16. How to predict the outcome of marketing actions?
The answer is Regression analysis - the powerful tool that helps you uncover relationship between variables.
This newsletter aims to help you better understand your customers using behavioral and data science.
Data science is an umbrella term comprising two main components - statistics and machine learning.
In statistics, there are 3 essential concepts to understand -
A/B Testing and Hypothesis Testing
Regression Analysis
My newsletters on the first two topics are linked above. This week, I am focusing on Regression Analysis, a powerful tool for uncovering relationships between variables.
Regression analysis can help you predict the outcome of specific marketing actions based on historical data. For example, you can use regression to understand how changes in marketing spend will affect sales or how different demographics respond to your campaigns. Therefore, Regression Analysis can help you allocate spending, optimize tactics, and achieve better results.
Here are some ways it helps us gain insights:
Understanding Relationships: Which product features impact customer satisfaction the most? The analysis helps us identify and quantify such relationships.
Predicting Customer Behavior: What % of our customer base could churn? What is the likelihood of a customer buying a product?
Segmentation: Which demographic groups are more likely to respond positively to a marketing campaign? The analysis can help segment customers based on their responses to different variables.

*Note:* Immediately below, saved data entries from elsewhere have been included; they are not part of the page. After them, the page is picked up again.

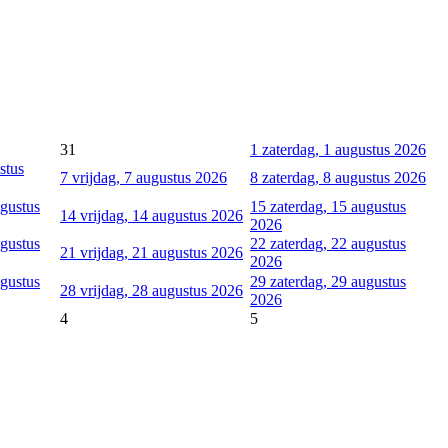
31
1
zaterdag, 1 augustus 2026
stus
7
vrijdag, 7 augustus 2026
8
zaterdag, 8 augustus 2026
gustus
15
zaterdag, 15 augustus
14
vrijdag, 14 augustus 2026
2026
gustus
22
zaterdag, 22 augustus
21
vrijdag, 21 augustus 2026
2026
gustus
29
zaterdag, 29 augustus
28
vrijdag, 28 augustus 2026
2026
4
5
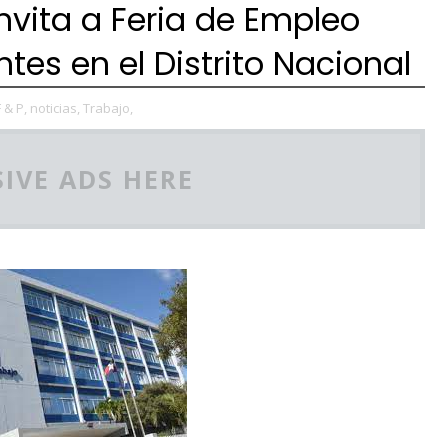
invita a Feria de Empleo
es en el Distrito Nacional
F & P,
noticias,
Trabajo,
IVE ADS HERE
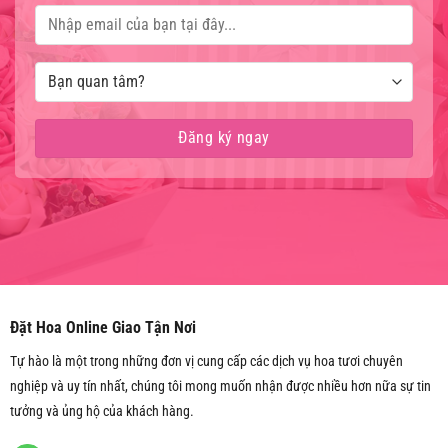
Đặt Hoa Online Giao Tận Nơi
Tự hào là một trong những đơn vị cung cấp các dịch vụ hoa tươi chuyên
nghiệp và uy tín nhất, chúng tôi mong muốn nhận được nhiều hơn nữa sự tin
tưởng và ủng hộ của khách hàng.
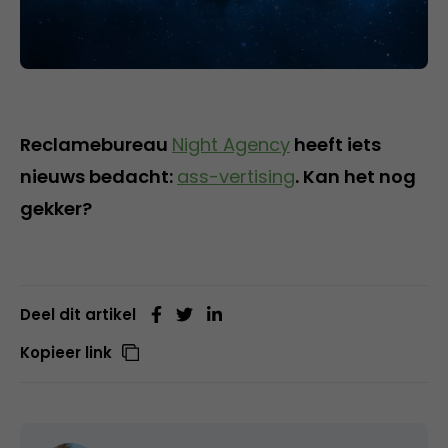
Reclamebureau
Night Agency
heeft iets
nieuws bedacht:
ass-vertising
. Kan het nog
gekker?
Deel dit artikel
Kopieer link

Evaluating Trends Over Time: How are customer preferences changing? Regression models can analyze trends over time.
Data science teams at most companies would use regression models for business decision-making. Here are a few examples -
An e-commerce platform uses regression to predict which products will likely be popular among customer segments. This enables it to stock products more efficiently.
A subscription-based streaming service provider uses regression analysis to analyze viewer habits, ratings, and preferences to personalize content recommendations, thereby increasing viewer engagement and subscription renewal rates.
A shoe manufacturer employs regression analysis to understand the impact of various marketing strategies on sales performance. This allows the company to allocate its marketing budget more effectively and design products that meet the evolving preferences of its target market.
A typical marketing use case is forecasting sales based on the marketing budget.
To conduct this forecast, you need historical data depicting marketing spending over a certain period. Mathematically, the monthly marketing spend is the independent variable or X value, and the dependent variable is the number of sales per month or Y value.
I created the data set below to represent monthly marketing spend and the corresponding number of sales over 12 months.
So, the overall regression equation is Y = bX + a, where:
XÂ is the independent variable (marketing spend)
YÂ is the dependent variable (sales)
b is the slope of the line
a is the point of interception, or what Y equals when X is zero
Using Google Sheets, I got the following X-Y scatter chart with a regression line and equation. The slope of the line indicates the degree of relationship. Here, the line is almost flat, indicating a weak impact of marketing spend on sales. If the slope of the line is upwards, it would suggest that increasing spending would increase sales, and a downward line would indicate the reverse.
This is a very simple example of a linear regression. In reality, multiple factors impact sales, and these factors could be modeled using more complex methods, such as multivariate regression.